Komentarze: 0
Nadal nie opuszcza mnie zlosc na sama siebie :o)). Tak zajelam sie tym cholernym htmlem ze opuscialam sie bardzo w pisaniu bloga :o((. Ale mam dosc... nie wiem dlaczego w programie do tego cholerstwa widac idealnie moje zaprojektowane kiczowate tabelki a jak to wklejam tutaj to jeden wielki BERET :o((. Olewam to... moze kogos kiedys dopadne i mu za to zaplace a narazie blogooś bedzie taki jakim go uczynila MF. Pozatym mam wyzuty sumienia ze zameczam wszystkich do okola tym tematem wiec koniec!!! (chociaz na jakis czas :o)).
Wrocilam z wakacji...niestety... chociaz w zasadzie w ostatni dzien juz chcialam wracac, nie lubie byc daleko od domu. Tu jest moje miejsce i chociaz czasami tak bardzo chce uciec to zawsze najlepsze w tym wszystkim jest wracanie do domu. Na SLOCIE bylo cudownie. Takie 5 dni z Bogiem.... i czuc jak jet bliziutko. To tak bardzo dodaje powera do wszystkiego. Nikt cie nie chce na sile nawracac, poprostu jestes ty i jest Bog... wspaniale uczucie kiedy tak bardzo czuc go na uwielbieniu. Oprocz tego mnustwo warsztatow.... dokladnie ze wszyskiego co tylko moglo by cie zainteresowac.... kilka wykladow na przerozne tematy, dyskusyjny klub filmowy, wieczory jazzowe, techno, ska, trip, hip hop, rock, pop, regge, electro, drum'n'bass....... i jeszcze kilka innych.... wszystko dzieje sie przez 5 dni, cala dobe rownolegle... nie ma czasu zeby spac albo sie nudzic. W nocy w starej katerdzre niesamowite pokazy sztuki wspolczesnej... teatry... pantomima.... sztuki wizualne... w dzien sporty uliczne itd. To byly naprawde fajnie spedzone dni.. jak co roku od kilku lat.... ja juz chce sierpien za rok i znowu SLOT!!!!
Co do kontynuacji mojego zyciorysu od 20 roku w zwyz... napisze jak tylko bede miala troszke weny tworczej. Narazie jak napisalam cos o tamtych dawniejszych latach to mam duzo refleksji.... jakos teraz trudno pozbierac mi mysli.
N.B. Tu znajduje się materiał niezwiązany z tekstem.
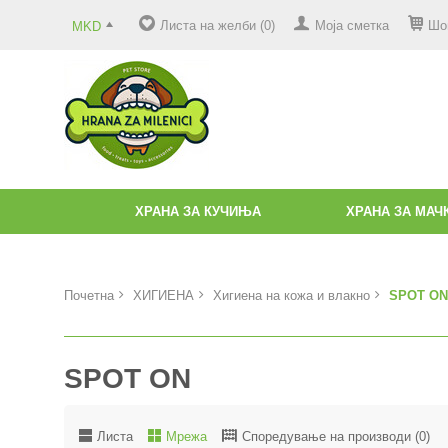
Листа на желби (0)
Моја сметка
Шо
MKD
ХРАНА ЗА КУЧИЊА
ХРАНА ЗА МАЧ
Почетна
ХИГИЕНА
Хигиена на кожа и влакно
SPOT ON
SPOT ON
Листа
Мрежа
Споредување на производи (0)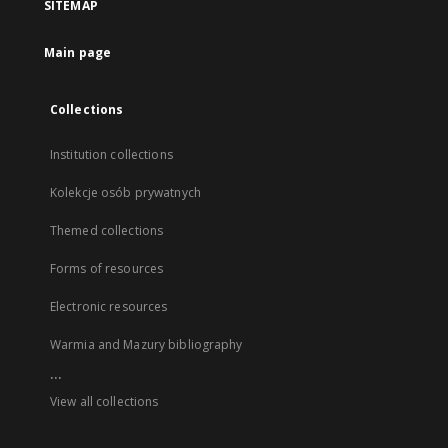
SITEMAP
Main page
Collections
Institution collections
Kolekcje osób prywatnych
Themed collections
Forms of resources
Electronic resources
Warmia and Mazury bibliography
...
View all collections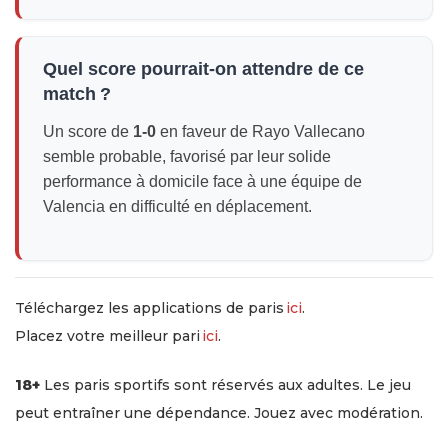
Quel score pourrait-on attendre de ce
match ?
Un score de
1-0
en faveur de Rayo Vallecano
semble probable, favorisé par leur solide
performance à domicile face à une équipe de
Valencia en difficulté en déplacement.
Téléchargez les applications de paris
ici
.
Placez votre meilleur pari
ici
.
18+
Les paris sportifs sont réservés aux adultes. Le jeu
peut entraîner une dépendance. Jouez avec modération.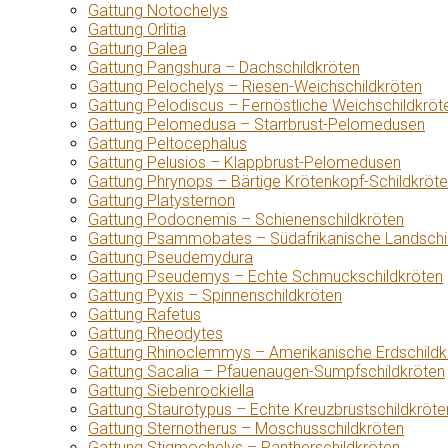
Gattung Notochelys
Gattung Orlitia
Gattung Palea
Gattung Pangshura – Dachschildkröten
Gattung Pelochelys – Riesen-Weichschildkröten
Gattung Pelodiscus – Fernöstliche Weichschildkröt
Gattung Pelomedusa – Starrbrust-Pelomedusen
Gattung Peltocephalus
Gattung Pelusios – Klappbrust-Pelomedusen
Gattung Phrynops – Bärtige Krötenkopf-Schildkröt
Gattung Platysternon
Gattung Podocnemis – Schienenschildkröten
Gattung Psammobates – Südafrikanische Landschi
Gattung Pseudemydura
Gattung Pseudemys – Echte Schmuckschildkröten
Gattung Pyxis – Spinnenschildkröten
Gattung Rafetus
Gattung Rheodytes
Gattung Rhinoclemmys – Amerikanische Erdschildk
Gattung Sacalia – Pfauenaugen-Sumpfschildkröten
Gattung Siebenrockiella
Gattung Staurotypus – Echte Kreuzbrustschildkröte
Gattung Sternotherus – Moschusschildkröten
Gattung Stigmochelys – Pantherschildkröten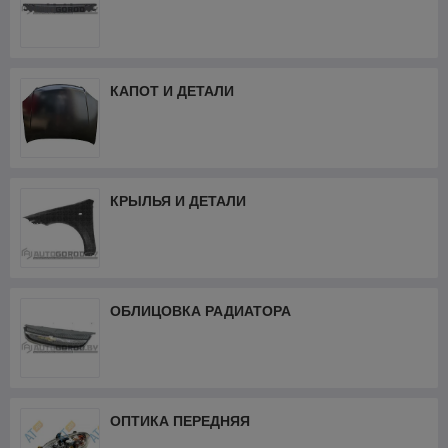
КАПОТ И ДЕТАЛИ
КРЫЛЬЯ И ДЕТАЛИ
ОБЛИЦОВКА РАДИАТОРА
ОПТИКА ПЕРЕДНЯЯ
Chyba za wiele we mnie skrajnosci.... Kurcze chyba zaczne szukac szarego w moim zyciu... bo jakos tak wszystko zrobilo sie jedynie kontrastowo czarno - biale. Chociaz np. ludzie.... to dziwne jak o nich mysle. Lapie jakis kontakt i albo kogos bardzo nie lubie albo wchodze z nim odrazu w bardzo blizka relacje.... chociaz tych ktorych naprawde nie lubie raczej nie ma. Jest kilka osob do ktorych mam zal albo jestem do nich uprzedzona przez jakies wczesniejsze wydarzenia. Natomiast ostatnio zawuazylam ze jest wiele osob ktore sa mi poprostu obojetne. Nie mam jakis wiekszych sentymentow w stosunku do nic i to mnie chyba troszke przeraza. Chociaz nie ejstem bezduszna, nie umiem przejsc obojetnie obok kogos komu jest zle. Nie zawsze umiem pomoc, nie zawsze mam taka moc zeby pomoc ale zawsze moge chociaz poplakac razem z tym kims. Cos moje zycie staje sie mocno refleksyjne..... czyzby historia naprawde lubila sie powtarzac. Tak bardzo walczylam z tym zeby czuc normalnie a nie 100 razy bardziej niz inni i jakos mi sie udalo... i bylo mi chyba z tym dobrze... a teraz znowu wczuwam sie w kazda chwile mojego jestestwa. Jednak zycie chyba lubi bumerangi :o)).
No dobra dosyc wywnetrzen na ta chwile... ide gotowac rodzinie obiad.